Philosophers have been speculating for some time that the human is an essentially social animal, and social scientists have confirmed this in a number of ways over the past couple of centuries. Gawande begins his article "Hellhole" by calling attention to just this fact. He writes:
Human beings are social creatures. We are social not just in the trivial sense that we like company, and not just in the obvious sense that we each depend on others. We are social in a more elemental way: simply to exist as a normal human being requires interaction with other people.
You can read the article to familiarize yourself with the battery of experiments and experiences that Gawande cites to justify this claim, but my interest here is what sort of argument one might construct to defend the
essentially human rights of prisoners against those who might not be willing to concede that solitary confinement is torture. I hear objections (to the humane treatment of prisoners) like this all the time, in which detractors effectively say something like: "But it's
PRISON! It's not supposed to be
comfortable. It's
punishment!" In my more generous moments, I assume that 9 times out of 10 these people are simply unaware of the true horrors of the American penitentiary system, that they wouldn't in good conscience approve of the conditions therein if they really knew, and that they probably do have an otherise resolute moral conviction against torture in the traditional sense.

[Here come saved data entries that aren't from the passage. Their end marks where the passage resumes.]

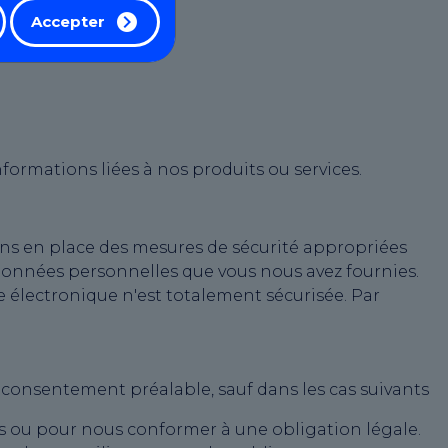
Accepter
ormations liées à nos produits ou services.
ns en place des mesures de sécurité appropriées
 données personnelles que vous nous avez fournies.
électronique n'est totalement sécurisée. Par
 consentement préalable, sauf dans les cas suivants
 ou pour nous conformer à une obligation légale.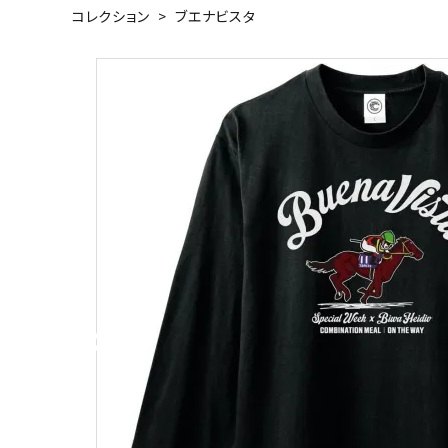
コレクション
>
ブエナビスタ
キャンベル料理長
湘南の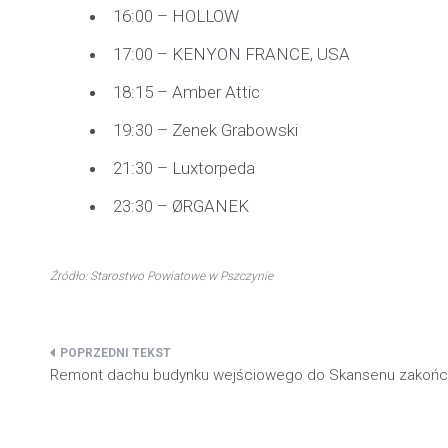
16:00 – HOLLOW
17:00 – KENYON FRANCE, USA
18:15 – Amber Attic
19:30 – Zenek Grabowski
21:30 – Luxtorpeda
23:30 – ØRGANEK
Źródło: Starostwo Powiatowe w Pszczynie
Nawigacja
Remont dachu budynku wejściowego do Skansenu zakońc
wpisu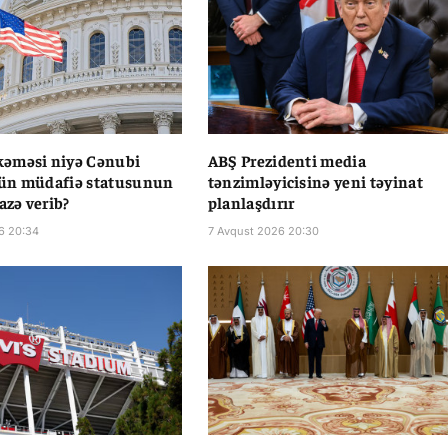
əməsi niyə Cənubi
ABŞ Prezidenti media
ün müdafiə statusunun
tənzimləyicisinə yeni təyinat
azə verib?
planlaşdırır
6 20:34
7 Avqust 2026 20:30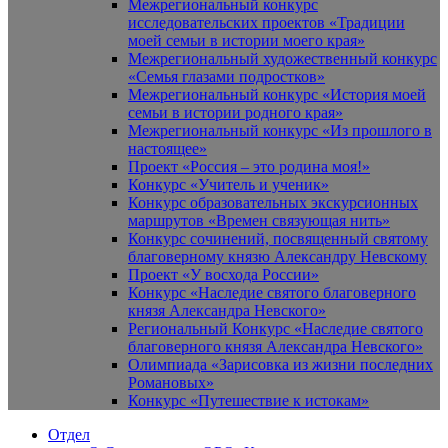
Межрегиональный конкурс
исследовательских проектов «Традиции
моей семьи в истории моего края»
Межрегиональный художественный конкурс
«Семья глазами подростков»
Межрегиональный конкурс «История моей
семьи в истории родного края»
Межрегиональный конкурс «Из прошлого в
настоящее»
Проект «Россия – это родина моя!»
Конкурс «Учитель и ученик»
Конкурс образовательных экскурсионных
маршрутов «Времен связующая нить»
Конкурс сочинений, посвященный святому
благоверному князю Александру Невскому
Проект «У восхода России»
Конкурс «Наследие святого благоверного
князя Александра Невского»
Региональный Конкурс «Наследие святого
благоверного князя Александра Невского»
Олимпиада «Зарисовка из жизни последних
Романовых»
Конкурс «Путешествие к истокам»
Отдел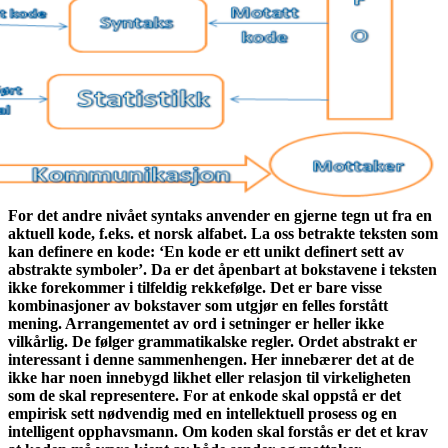
For det andre nivået syntaks anvender en gjerne tegn ut fra en
aktuell kode, f.eks. et norsk alfabet. La oss betrakte teksten som
kan definere en kode: ‘En kode er ett unikt definert sett av
abstrakte symboler’. Da er det åpenbart at bokstavene i teksten
ikke forekommer i tilfeldig rekkefølge. Det er bare visse
kombinasjoner av bokstaver som utgjør en felles forstått
mening. Arrangementet av ord i setninger er heller ikke
vilkårlig. De følger grammatikalske regler. Ordet abstrakt er
interessant i denne sammenhengen. Her innebærer det at de
ikke har noen innebygd likhet eller relasjon til virkeligheten
som de skal representere. For at enkode skal oppstå er det
empirisk sett nødvendig med en intellektuell prosess og en
intelligent opphavsmann. Om koden skal forstås er det et krav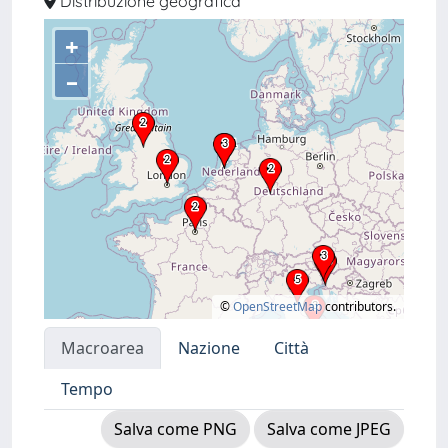
Distribuzione geografica
+
–
©
OpenStreetMap
contributors.
Macroarea
Nazione
Città
Tempo
Salva come PNG
Salva come JPEG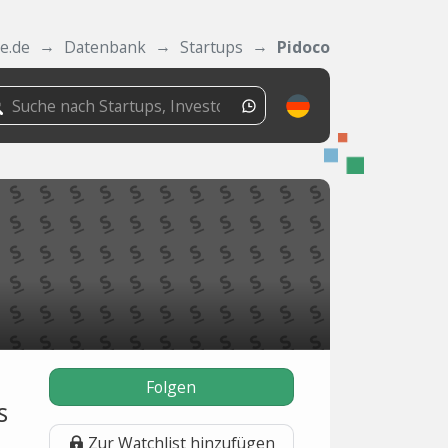
e.de
Datenbank
Startups
Pidoco
Folgen
s
Zur Watchlist hinzufügen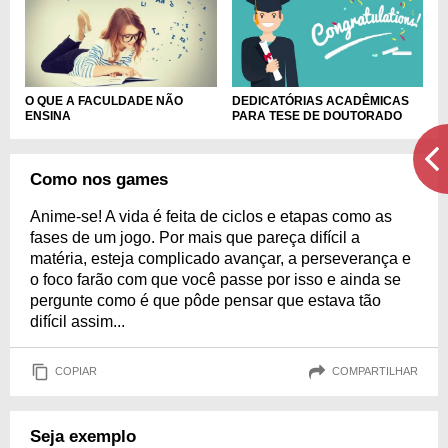
O QUE A FACULDADE NÃO
DEDICATÓRIAS ACADÊMICAS
ENSINA
PARA TESE DE DOUTORADO
Como nos games
Anime-se! A vida é feita de ciclos e etapas como as
fases de um jogo. Por mais que pareça difícil a
matéria, esteja complicado avançar, a perseverança e
o foco farão com que você passe por isso e ainda se
pergunte como é que pôde pensar que estava tão
difícil assim...
COPIAR
COMPARTILHAR
Seja exemplo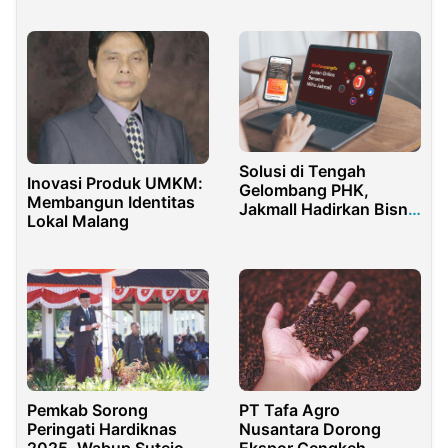
Kelistrikan Rumah
Solusi di Tengah
Inovasi Produk UMKM:
Gelombang PHK,
Membangun Identitas
Jakmall Hadirkan Bisnis
Lokal Malang
Online dengan Sistem
Otomatis
Pemkab Sorong
PT Tafa Agro
Peringati Hardiknas
Nusantara Dorong
2025, Wabup Sutejo
Ekspor Cengkeh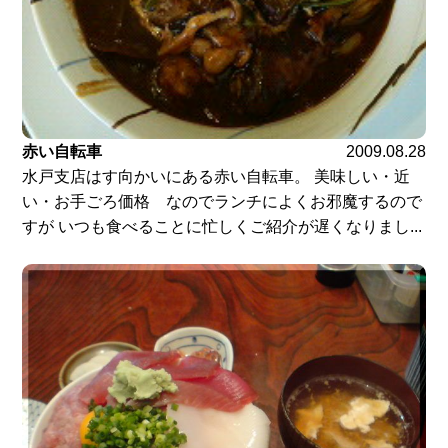
赤い自転車
2009.08.28
水戸支店はす向かいにある赤い自転車。 美味しい・近
い・お手ごろ価格 なのでランチによくお邪魔するので
すが いつも食べることに忙しくご紹介が遅くなりまし...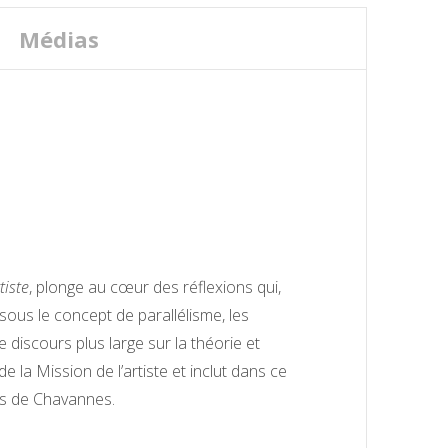
Médias
tiste
, plonge au cœur des réflexions qui,
 sous le concept de parallélisme, les
 discours plus large sur la théorie et
e la Mission de l’artiste et inclut dans ce
vis de Chavannes.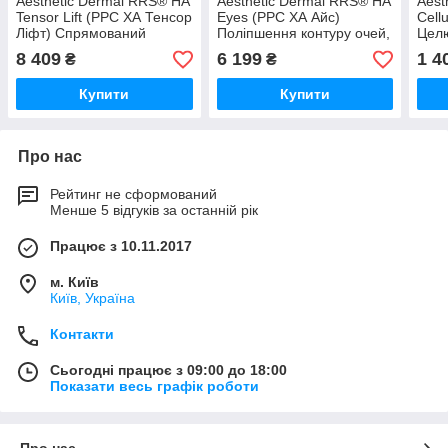
Aesthetic Dermal RRS® HA
Aesthetic Dermal RRS® HA
Aest
Tensor Lift (РРС ХА Тенсор
Eyes (РРС ХА Айс)
Cell
Ліфт) Спрямований
Поліпшення контуру очей,
Целю
ліфтинг шкіри, 6 флаконів
12×1,5 мл
ліпо
8 409
6 199
1 4
₴
₴
× 5 мл
× 10
Купити
Купити
Про нас
Рейтинг не сформований
Менше 5 відгуків за останній рік
Працює з 10.11.2017
м. Київ
Київ, Україна
Контакти
Сьогодні працює з 09:00 до 18:00
Показати весь графік роботи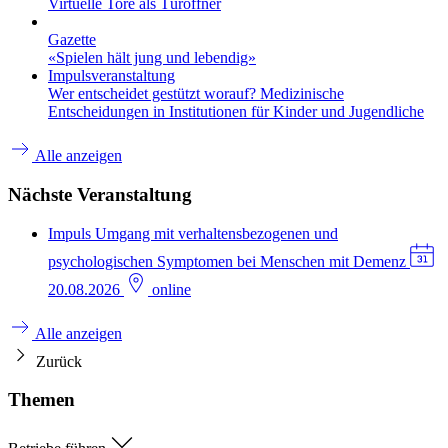
Virtuelle Tore als Türöffner
Gazette
«Spielen hält jung und lebendig»
Impulsveranstaltung
Wer entscheidet gestützt worauf? Medizinische
Entscheidungen in Institutionen für Kinder und Jugendliche
Alle anzeigen
Nächste Veranstaltung
Impuls
Umgang mit verhaltensbezogenen und
psychologischen Symptomen bei Menschen mit Demenz
20.08.2026
online
Alle anzeigen
Zurück
Themen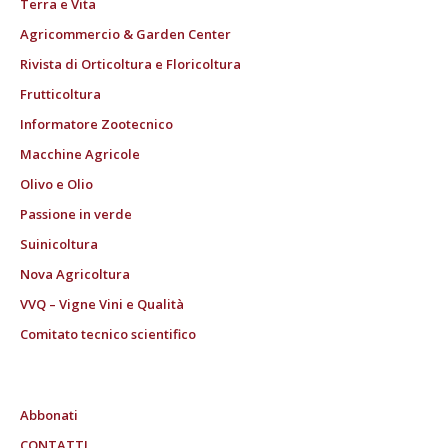
Terra e Vita
Agricommercio & Garden Center
Rivista di Orticoltura e Floricoltura
Frutticoltura
Informatore Zootecnico
Macchine Agricole
Olivo e Olio
Passione in verde
Suinicoltura
Nova Agricoltura
VVQ – Vigne Vini e Qualità
Comitato tecnico scientifico
Abbonati
CONTATTI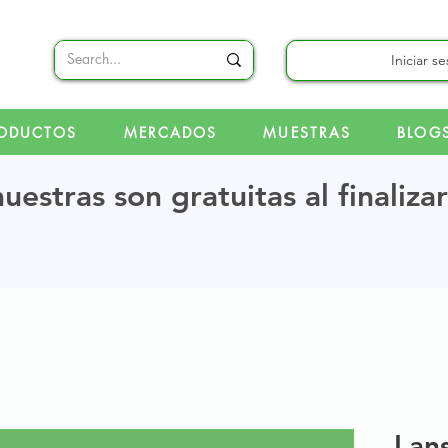
Iniciar s
ODUCTOS
MERCADOS
MUESTRAS
BLOG
uestras son gratuitas al finaliza
Lan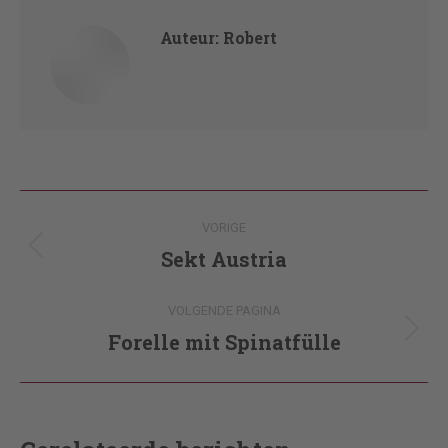
Auteur:
Robert
Post
VORIGE
navigation
Sekt Austria
Vorig
bericht
VOLGENDE PAGINA
Forelle mit Spinatfülle
Volgende
pagina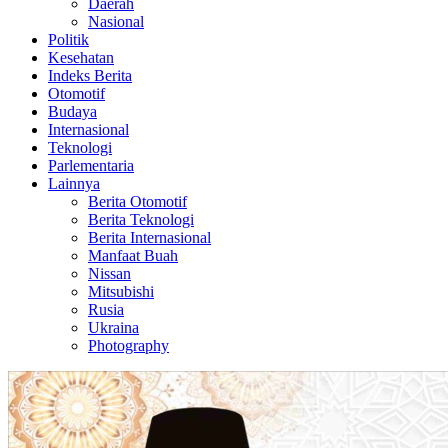
Daerah
Nasional
Politik
Kesehatan
Indeks Berita
Otomotif
Budaya
Internasional
Teknologi
Parlementaria
Lainnya
Berita Otomotif
Berita Teknologi
Berita Internasional
Manfaat Buah
Nissan
Mitsubishi
Rusia
Ukraina
Photography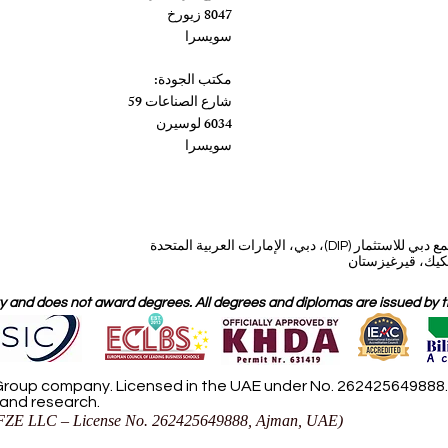
8047 زيورخ
سويسرا
مكتب الجودة:
شارع الصناعات 59
6034 لوسيرن
سويسرا
، دبي، الإمارات العربية المتحدة
 and does not award degrees. All degrees and diplomas are issued by the
roup company. Licensed in the UAE under No. 262425649888. D
 and research.
ZE LLC – License No. 262425649888, Ajman, UAE)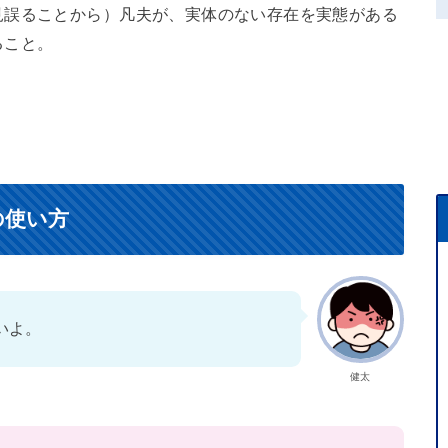
見誤ることから）凡夫が、実体のない存在を実態がある
ること。
の使い方
いよ。
健太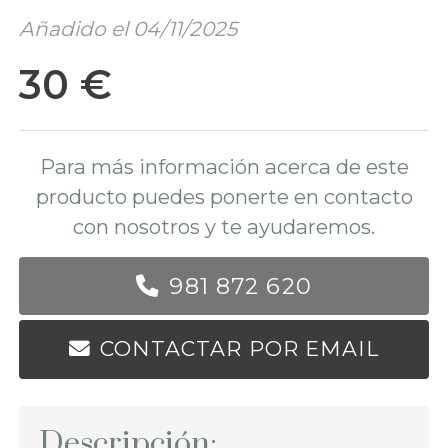
Añadido el 04/11/2025
30 €
Para más información acerca de este
producto puedes ponerte en contacto
con nosotros y te ayudaremos.
981 872 620
CONTACTAR POR EMAIL
Descripción: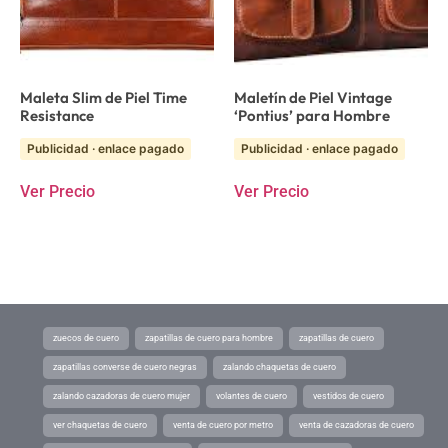
Maleta Slim de Piel Time
Maletín de Piel Vintage
Resistance
‘Pontius’ para Hombre
Publicidad · enlace pagado
Publicidad · enlace pagado
Ver Precio
Ver Precio
zuecos de cuero
zapatillas de cuero para hombre
zapatillas de cuero
zapatillas converse de cuero negras
zalando chaquetas de cuero
zalando cazadoras de cuero mujer
volantes de cuero
vestidos de cuero
ver chaquetas de cuero
venta de cuero por metro
venta de cazadoras de cuero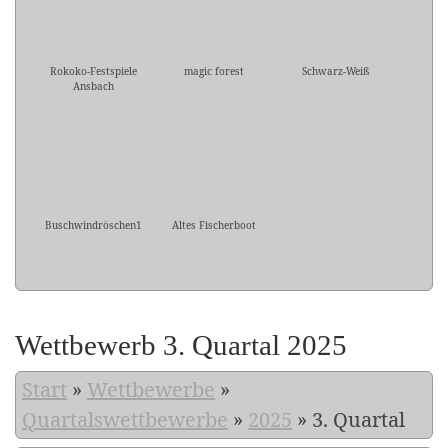
Rokoko-Festspiele
magic forest
Schwarz-Weiß
Ansbach
Buschwindröschen1
Altes Fischerboot
Wettbewerb 3. Quartal 2025
Start
»
Wettbewerbe
»
Quartalswettbewerbe
»
2025
»
3. Quartal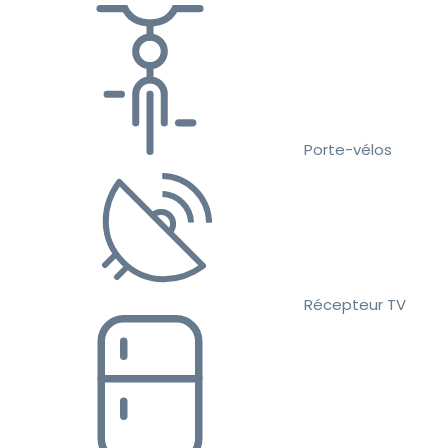
Porte-vélos
Récepteur TV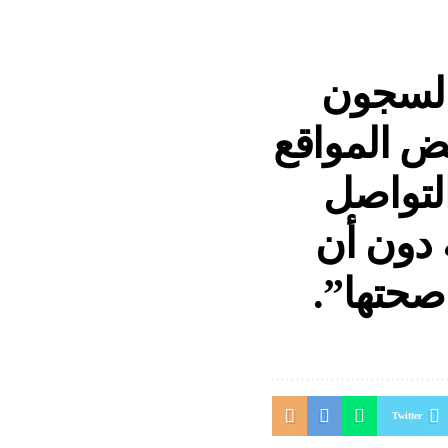
 السجون
عض المواقع
التواصل
ة دون أن
صحتها”.
Twitter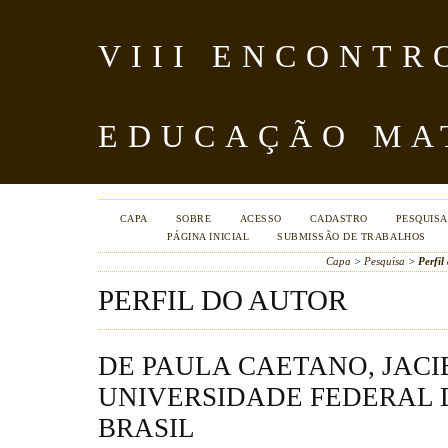
VIII ENCONTR
EDUCAÇÃO MA
CAPA
SOBRE
ACESSO
CADASTRO
PESQUISA
PÁGINA INICIAL
SUBMISSÃO DE TRABALHOS
Capa
>
Pesquisa
>
Perfil
PERFIL DO AUTOR
DE PAULA CAETANO, JACI
UNIVERSIDADE FEDERAL D
BRASIL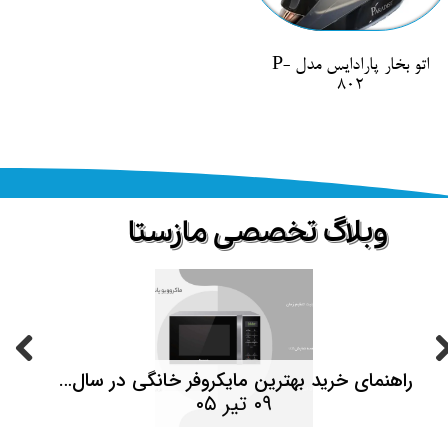
اتو بخار پارادایس مدل P-
802
​وبلاگ تخصصی مازستا
حصولات
راهنمای خرید بهترین مایکروفر خانگی در سال ۱۴۰۵ | هر آنچه قبل از خرید باید بدانید
۰۹ تیر ۰۵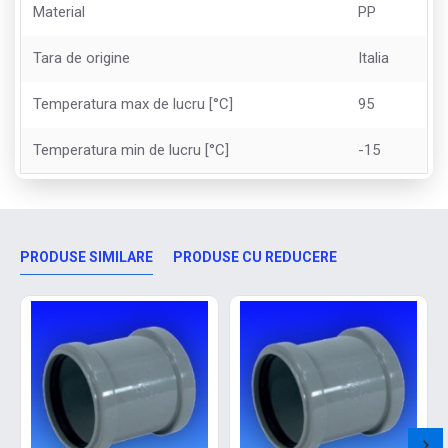
Material
PP
Tara de origine
Italia
Temperatura max de lucru [°C]
95
Temperatura min de lucru [°C]
-15
PRODUSE SIMILARE
PRODUSE CU REDUCERE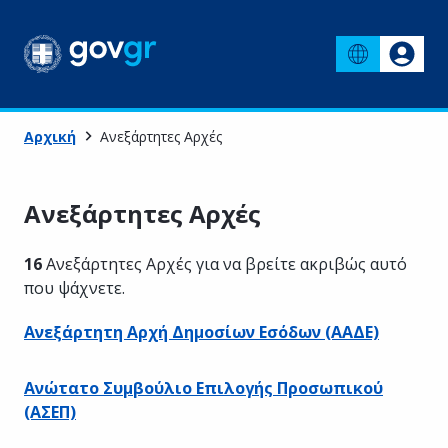
Αρχική
Ανεξάρτητες Αρχές
Ανεξάρτητες Αρχές
16
Ανεξάρτητες Αρχές
για να βρείτε ακριβώς αυτό
που ψάχνετε.
Ανεξάρτητη Αρχή Δημοσίων Εσόδων (ΑΑΔΕ)
Ανώτατο Συμβούλιο Επιλογής Προσωπικού
(ΑΣΕΠ)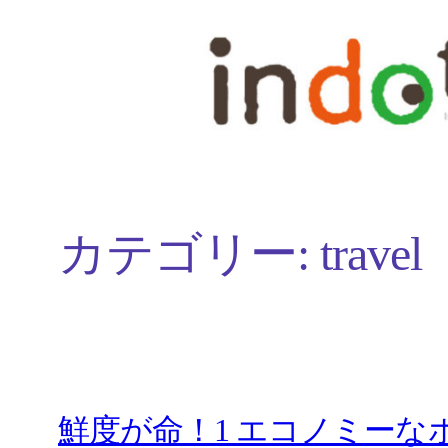
内
容
を
ス
キ
ッ
カテゴリー:
travel
プ
鮮度が命！1 エコノミー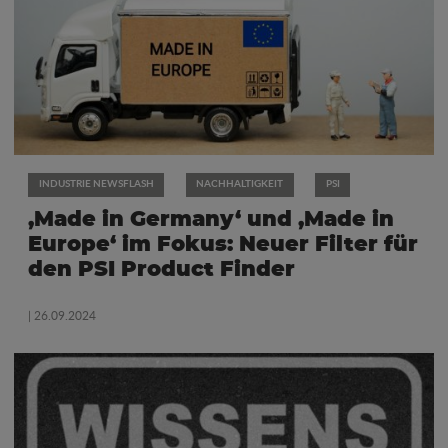
INDUSTRIE NEWSFLASH
NACHHALTIGKEIT
PSI
‚Made in Germany‘ und ‚Made in
Europe‘ im Fokus: Neuer Filter für
den PSI Product Finder
| 26.09.2024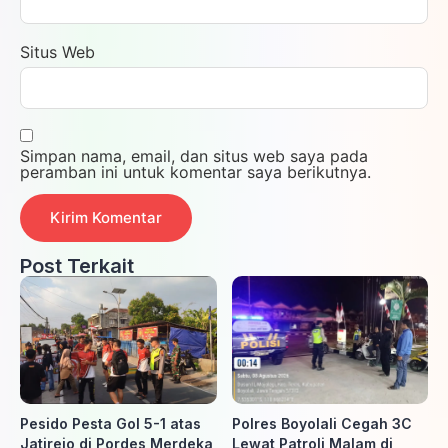
Situs Web
Simpan nama, email, dan situs web saya pada
peramban ini untuk komentar saya berikutnya.
Post Terkait
Pesido Pesta Gol 5-1 atas
Polres Boyolali Cegah 3C
Jatirejo di Pordes Merdeka
Lewat Patroli Malam di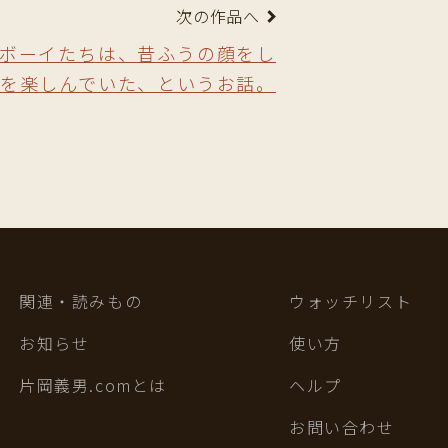
次の作品へ
ボーイたちは、昔ふうの顔をし
を楽しんでいた、というお話。
関連・読みもの
ウォッチリスト
お知らせ
使い方
片岡義男.comとは
ヘルプ
お問い合わせ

Their argument, such that it is, usually appeals to some version of the social contract, in which criminals are presumed to have surrendered their rights in the commission of their crime, thereby excusing the rest of society from the responsibility of keeping offenders in its custodial care.
Here is an ideal case, I think, for my weak humanism thesis (which I've referenced before in a series of posts on this blog). If we assume that rights are accorded to human beings on the basis of their
strengths-- for example, in this case, their right to be "free"-- then we can easily excise lawbreakers from the population of people to whom those rights obtain, because those lawbreakers are (according to the conventions of the social contract and the juridical systems it traditionally engenders)
no longer free. On the other hand, if we view the fundamental role of human rights to be the protection of human beings when they are the most vulnerable and weak, then we would be forced to admit both the moral and the legal impermissibility of something like solitary confinement, which intentionally (and
unnecessarily) exploits an elementary human weakness (the need for social interaction) for the express purpose of coercion, subjugation and control. The truth is, we need other people as much as we need food, water and air. It is a vulnerability that cannot be ignored without sacrificing not only the well-being, but the
life, of the person who is isolated.
Pace the logic of social contractarians, "weak" rights cannot be surrendered. I may be able to freely sacrifice my right to participate as a fully rational and autonomous member of a law-governed society-- either by breaking the rules, or selling myself into slavery, or any other number of things-- but I
cannot make myself immune to hunger or thirst, to pain or loneliness. Because these rights (if they are rights) cannot be surrendered, they
ought to be protected. And they especially ought to be protected in the cases in which their violation is an
unjustified (and unjusitifiable) superadded element to a
justified (and justifiable) punishment.